We can use statistical models to predict demand pretty accurately unless we factor in customer storage. Installation of uncontrolled storage adds a degree of uncertainty to the demand. The current pre-dispatch followed by real-time dispatch methodology may not be capable of dealing effectively and efficiently with this uncertainty. Furthermore, the factors determining take-up of new technologies are difficult to predict. This uncertainty makes it more difficult for network planners to forecast and hence maintain capacity in the network.
Increasingly, generation dispatch patterns (and load patterns in some regions) depend on non-market variables like sun and wind (and rain). This variability can lead to a wide range of valid system dispatches, which in turn may require a wide variety of network supports, such as reactive power support from SVCs and the like. Interconnector capacity requirements vary depending on dispersion or concentration of generation relative to demand.
How might a low-synchronous-generation network be managed?
In many ways Tasmania provides a glimpse of the future in terms of how a low-synchronous-generation network may be managed. Since Tasmania has been connected to Victoria, generators, major customers and the network service provider, with support from Entura, have collaborated to extend and enhance the Tasmanian power system’s ability to cope with what is already in excess of 70% non-synchronous generation under high wind and high import on the interconnector. While the interconnector can provide some frequency support, this support is capped within the capacity of the link.

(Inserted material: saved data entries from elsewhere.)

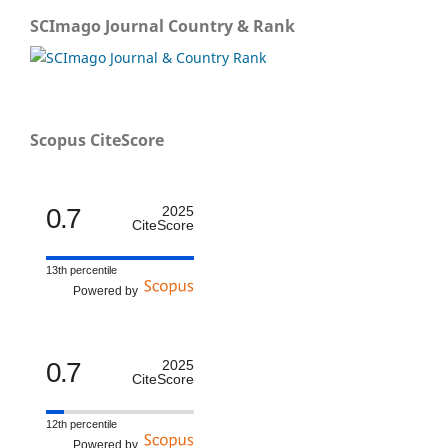
SCImago Journal Country & Rank
Scopus CiteScore
0.7
2025
CiteScore
13th percentile
Powered by
0.7
2025
CiteScore
12th percentile
Powered by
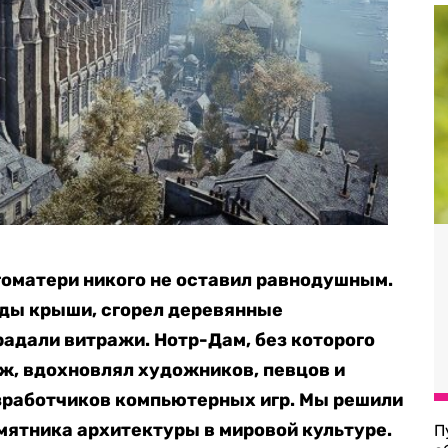
оматери никого не оставил равнодушным.
оды крыши, сгорел деревянные
радали витражи. Нотр-Дам, без которого
ж, вдохновлял художников, певцов и
зработчиков компьютерных игр. Мы решили
мятника архитектуры в мировой культуре.
П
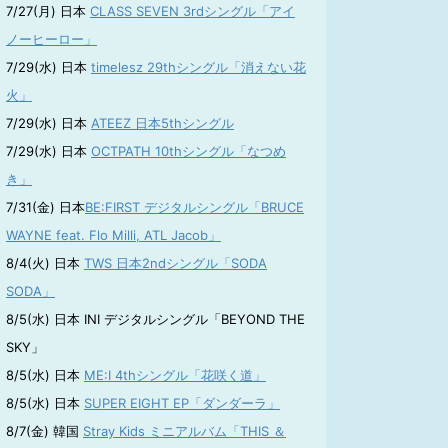
7/27(月) 日本
CLASS SEVEN 3rdシングル「アイ
ノーヒーロー」
7/29(水) 日本
timelesz 29thシングル「消えない花
火」
7/29(水) 日本
ATEEZ 日本5thシングル
7/29(水) 日本
OCTPATH 10thシングル「なつめ
き」
7/31(金) 日本
BE:FIRST デジタルシングル「BRUCE
WAYNE feat. Flo Milli, ATL Jacob」
8/4(火) 日本
TWS 日本2ndシングル「SODA
SODA」
8/5(水) 日本 INI デジタルシングル「BEYOND THE
SKY」
8/5(水) 日本
ME:I 4thシングル「花咲く道」
8/5(水) 日本
SUPER EIGHT EP「ダンダーラ」
8/7(金) 韓国
Stray Kids ミニアルバム「THIS ＆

The solution in Tasmania is to reduce demand for frequency control, increase capacity to supply frequency control and actively manage fault level and inertia. This has required detailed understanding of the power system dynamics within the Tasmanian power grid as well as innovative engineering to understand and adapt hydro generators to extend their capability or flexibility. The solutions range from tweaking the control systems of individual generating units to establishing and coordinating system-wide protection schemes and constraint equations.
This experience shows that understanding the fundamental characteristics of a power system and its likely operating modes, and a common purpose and resolve to enhance its operation, can lead to an expanded technical envelope in which the electricity market can seek a cost-effective outcome. It has required collaboration across the sector including equipment manufacturers, owners of windfarms, hydropower stations, interconnectors and large customers.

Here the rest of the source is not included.